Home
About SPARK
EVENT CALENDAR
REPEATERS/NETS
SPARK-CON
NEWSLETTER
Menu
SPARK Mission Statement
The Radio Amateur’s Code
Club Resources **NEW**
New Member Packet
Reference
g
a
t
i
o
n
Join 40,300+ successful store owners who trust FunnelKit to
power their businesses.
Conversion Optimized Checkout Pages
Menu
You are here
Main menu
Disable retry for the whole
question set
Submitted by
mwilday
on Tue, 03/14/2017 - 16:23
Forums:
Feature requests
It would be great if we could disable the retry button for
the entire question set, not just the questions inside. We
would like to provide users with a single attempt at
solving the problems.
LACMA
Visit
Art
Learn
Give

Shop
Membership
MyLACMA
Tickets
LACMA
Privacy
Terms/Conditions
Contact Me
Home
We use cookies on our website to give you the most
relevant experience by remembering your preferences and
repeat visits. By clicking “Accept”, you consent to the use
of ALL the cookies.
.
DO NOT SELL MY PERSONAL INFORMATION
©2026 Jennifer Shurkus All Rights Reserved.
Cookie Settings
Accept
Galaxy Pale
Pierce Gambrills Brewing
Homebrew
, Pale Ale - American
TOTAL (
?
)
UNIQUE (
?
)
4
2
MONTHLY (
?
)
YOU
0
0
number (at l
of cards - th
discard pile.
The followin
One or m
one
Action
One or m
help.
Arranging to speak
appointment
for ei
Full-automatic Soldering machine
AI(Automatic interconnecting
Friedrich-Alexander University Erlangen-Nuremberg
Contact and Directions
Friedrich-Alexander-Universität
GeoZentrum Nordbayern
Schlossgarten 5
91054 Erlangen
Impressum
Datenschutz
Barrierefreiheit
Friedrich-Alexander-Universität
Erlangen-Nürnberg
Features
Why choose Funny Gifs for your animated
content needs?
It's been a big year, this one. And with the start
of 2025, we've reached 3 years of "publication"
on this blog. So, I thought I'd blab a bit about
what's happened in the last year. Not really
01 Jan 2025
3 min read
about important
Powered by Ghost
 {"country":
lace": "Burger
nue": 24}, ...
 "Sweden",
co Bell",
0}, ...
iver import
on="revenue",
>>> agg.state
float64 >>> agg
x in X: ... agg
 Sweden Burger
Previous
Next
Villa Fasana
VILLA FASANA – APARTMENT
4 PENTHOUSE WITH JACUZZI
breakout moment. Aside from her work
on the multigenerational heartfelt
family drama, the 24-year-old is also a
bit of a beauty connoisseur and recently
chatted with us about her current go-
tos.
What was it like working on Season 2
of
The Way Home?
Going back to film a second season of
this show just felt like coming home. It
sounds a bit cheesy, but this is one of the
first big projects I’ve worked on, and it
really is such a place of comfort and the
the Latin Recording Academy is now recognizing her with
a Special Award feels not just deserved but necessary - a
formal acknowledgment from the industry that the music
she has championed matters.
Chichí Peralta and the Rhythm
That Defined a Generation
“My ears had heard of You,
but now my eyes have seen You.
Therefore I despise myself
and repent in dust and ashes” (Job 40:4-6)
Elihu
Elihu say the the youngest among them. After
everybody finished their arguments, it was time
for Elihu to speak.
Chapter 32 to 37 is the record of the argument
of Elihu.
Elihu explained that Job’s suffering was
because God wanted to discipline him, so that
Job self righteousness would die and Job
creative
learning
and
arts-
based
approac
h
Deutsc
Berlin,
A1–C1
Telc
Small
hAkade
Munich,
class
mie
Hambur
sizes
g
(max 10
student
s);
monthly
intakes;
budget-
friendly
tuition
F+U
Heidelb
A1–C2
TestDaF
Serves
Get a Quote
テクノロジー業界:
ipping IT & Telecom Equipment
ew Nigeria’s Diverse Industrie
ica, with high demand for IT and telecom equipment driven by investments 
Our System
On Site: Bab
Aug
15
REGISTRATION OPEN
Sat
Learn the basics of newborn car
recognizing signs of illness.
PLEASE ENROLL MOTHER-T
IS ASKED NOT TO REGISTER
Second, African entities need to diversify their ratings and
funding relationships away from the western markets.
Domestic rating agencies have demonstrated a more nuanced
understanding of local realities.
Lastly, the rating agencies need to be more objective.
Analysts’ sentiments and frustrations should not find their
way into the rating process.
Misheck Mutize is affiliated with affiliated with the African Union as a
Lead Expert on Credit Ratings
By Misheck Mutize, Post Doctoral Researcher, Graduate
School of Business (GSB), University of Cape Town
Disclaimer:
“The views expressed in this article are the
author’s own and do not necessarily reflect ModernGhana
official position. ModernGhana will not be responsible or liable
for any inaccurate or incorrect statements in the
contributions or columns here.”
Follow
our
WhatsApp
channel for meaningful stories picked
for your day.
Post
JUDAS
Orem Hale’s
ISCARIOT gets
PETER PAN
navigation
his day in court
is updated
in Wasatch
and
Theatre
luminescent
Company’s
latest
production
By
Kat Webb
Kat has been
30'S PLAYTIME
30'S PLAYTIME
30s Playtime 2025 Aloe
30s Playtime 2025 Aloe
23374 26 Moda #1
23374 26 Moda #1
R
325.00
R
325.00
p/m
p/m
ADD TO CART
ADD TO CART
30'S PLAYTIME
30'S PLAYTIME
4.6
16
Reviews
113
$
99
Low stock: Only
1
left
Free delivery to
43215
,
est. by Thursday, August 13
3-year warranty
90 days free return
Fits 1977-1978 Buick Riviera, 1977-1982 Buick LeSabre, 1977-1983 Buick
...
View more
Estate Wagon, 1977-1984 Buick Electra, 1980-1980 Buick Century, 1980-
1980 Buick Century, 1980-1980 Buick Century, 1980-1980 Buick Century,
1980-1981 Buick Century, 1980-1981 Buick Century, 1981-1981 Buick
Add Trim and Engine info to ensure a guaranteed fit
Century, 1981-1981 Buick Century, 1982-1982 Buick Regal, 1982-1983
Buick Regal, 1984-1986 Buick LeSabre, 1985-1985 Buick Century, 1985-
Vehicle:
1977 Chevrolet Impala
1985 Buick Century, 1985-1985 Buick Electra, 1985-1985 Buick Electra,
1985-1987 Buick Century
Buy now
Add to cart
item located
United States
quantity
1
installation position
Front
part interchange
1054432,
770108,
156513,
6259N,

————————

DESCRIPTION OF THE TASK: Write the line containing "Low stock: Only" and all the lines after it out again, word for word, through the end of the material, and nothing besides.

SOLUTION TO THIS PROBLEM:
Low stock: Only
1
left
Free delivery to
43215
,
est. by Thursday, August 13
3-year warranty
90 days free return
Fits 1977-1978 Buick Riviera, 1977-1982 Buick LeSabre, 1977-1983 Buick
...
View more
Estate Wagon, 1977-1984 Buick Electra, 1980-1980 Buick Century, 1980-
1980 Buick Century, 1980-1980 Buick Century, 1980-1980 Buick Century,
1980-1981 Buick Century, 1980-1981 Buick Century, 1981-1981 Buick
Add Trim and Engine info to ensure a guaranteed fit
Century, 1981-1981 Buick Century, 1982-1982 Buick Regal, 1982-1983
Buick Regal, 1984-1986 Buick LeSabre, 1985-1985 Buick Century, 1985-
Vehicle:
1977 Chevrolet Impala
1985 Buick Century, 1985-1985 Buick Electra, 1985-1985 Buick Electra,
1985-1987 Buick Century
Buy now
Add to cart
item located
United States
quantity
1
installation position
Front
part interchange
1054432,
770108,
156513,
6259N,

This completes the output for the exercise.